Vos eras burbujeante pero también cacareabas tus frases trágicas: “ya me van a extrañar cuando me muera…” o “me van a matar de un disgusto”. En cambio, a Vicente, jamás le escuché levantar la voz. Demostraba su enojo con silencio. Funcionaban así, exceso y defecto, una especie de ying y
yang criollo. Cuando el ambiente se ponía muy espeso, el abuelo, con una mirada, me impulsaba a salir a dar una vuelta, como aquella parte de la película que convenía no ver. Lo que ellos no sabían es que cuando la curiosidad pica y no se ve se rellena con imaginación. Yo me iba a la calle a jugar, sin embargo, seguía recreando imágenes en mi cabeza.

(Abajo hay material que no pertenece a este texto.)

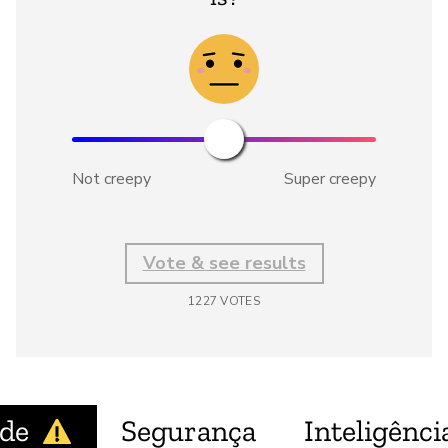
Not creepy
Super creepy
Vote & see results
1227
VOTES
ade
Segurança
Inteligência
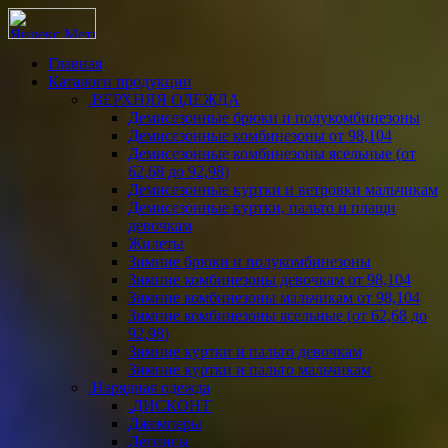
Главная
Каталоги продукции
.ВЕРХНЯЯ ОДЕЖДА
Демисезонные брюки и полукомбинезоны
Демисезонные комбинезоны от 98,104
Демисезонные комбинезоны ясельные (от
62,68 до 92,98)
Демисезонные куртки и ветровки мальчикам
Демисезонные куртки, пальто и плащи
девочкам
Жилеты
Зимние брюки и полукомбинезоны
Зимние комбинезоны девочкам от 98,104
Зимние комбинезоны мальчикам от 98,104
Зимние комбинезоны ясельные (от 62,68 до
92,98)
Зимние куртки и пальто девочкам
Зимние куртки и пальто мальчикам
.Нарядная одежда
.ДИСКОНТ
Джемперы
Легинсы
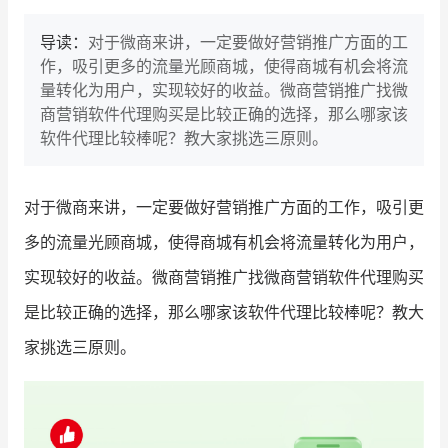
导读：
对于微商来讲，一定要做好营销推广方面的工
作，吸引更多的流量光顾商城，使得商城有机会将流
量转化为用户，实现较好的收益。微商营销推广找微
商营销软件代理购买是比较正确的选择，那么哪家该
软件代理比较棒呢？教大家挑选三原则。
对于微商来讲，一定要做好营销推广方面的工作，吸引更
多的流量光顾商城，使得商城有机会将流量转化为用户，
实现较好的收益。微商营销推广找微商营销软件代理购买
是比较正确的选择，那么哪家该软件代理比较棒呢？教大
家挑选三原则。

La bici era el único momento del fin de semana sin ellos. Con mis amigos de la cuadra y mis primos, que vivían muy cerca, nos dejábamos llevar por esas calles arboladas y sin tránsito, lejos
de los grandes que nos marcaban el paso. El peligro de hacer más allá de su vigilancia era todo nuestro, y el vértigo de portarnos mal y festejarlo, también. Recuerdo el cosquilleo y la emoción al agarrar la bici y cruzar el umbral de la casa, el mismo que a veces siento cuando me voy de
viaje. Eso era cada aventura: un viaje. Pero ¿dónde estaban tus ganas de armar la valija y salir a comerse el mundo? No lo sé. La duda cae como un rayo: ¿ porqué estabas siempre en el mismo lugar y “encerrada entre cuatro paredes”?. Yo te lo hubiese preguntado, pero todavía era
chica y no sabía cómo hacerlo. Igual no creas que no lo intuía. El esfuerzo me parece tan claro ahora. Esa perra que asomaba en vos y que tratabas de domesticar, inútilmente ¿ése era tu
secreto? Escuchaba tu risa por el actor de la tele que hacía de amante escondido en el placard; seguro que también te hacían reír otras cosas de esa escena: cómo se  peleaba la pareja o el doble sentido de las conversaciones o los nervios del engañado. Pero hoy te miro en mis recuerdos y me parece que no, que no era eso. ¿Cuál sería esa otra escena en tu cabeza mientras cocinabas?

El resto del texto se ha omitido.